Islamophobia on rise in Scotland: Inquiry Representational image (iStock)
MUSLIMS feel Islamophobia is on the rise in Scotland and it is more serious in Glasgow than in the rest of the country, according to a survey.
An inquiry by the Cross-Party Group on Tackling Islamophobia reveals that the abuse of Muslims is a “regular issue” in Scottish society.
It said the problem – predominantly experienced on the streets, restaurants and public transport – has also percolated into places of work and education.
Some 83 per cent of 447 Muslims surveyed said they experienced Islamophobia “directly” mainly in the form of verbal abuse. More than 80 per cent said their friends or family members endured the issue.
The findings also showed that 65 per cent of Glasgow residents reported having experienced verbal abuse, compared to 52 per cent of those living outside the city.
Many respondents said Islamophobia is perpetuated by “Scottish politicians” and it has filtered into local party politics; the inquiry found that this tends to “intensify before and during election campaigns”.
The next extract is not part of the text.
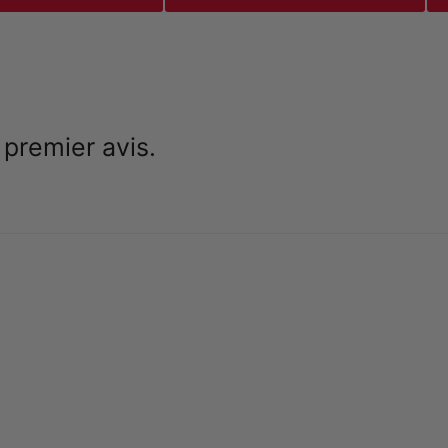
 premier avis.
Scotland’s Labour leader Anas Sarwar, who heads the group of parliamentarians that organised the inquiry, said the results “should shame us all”.
“We pride ourselves on being a welcome and tolerant country, but it’s clear how much more work we have to do. There are people in Scotland who feel scared to leave their homes for fear of verbal or physical attack, are withdrawing from public services with devastating knock-on consequences on their health and education and feel they are outsiders in their own country”, he told the BBC.
The inquiry report, authored by Peter Hopkins, recommended the government support initiatives to recruit more officers from within Scotland’s diverse communities, including Muslims, into the police force.
Ministers should also “fund restorative justice initiatives to work with offenders”, it said.
Among other recommendations, it said the government should provide funding for initiatives, organisations and agencies that challenge Islamophobia and racism in the country.
On tackling abuse at the workplace, it suggests the inclusion of representatives from diverse communities “where possible” on interview panels.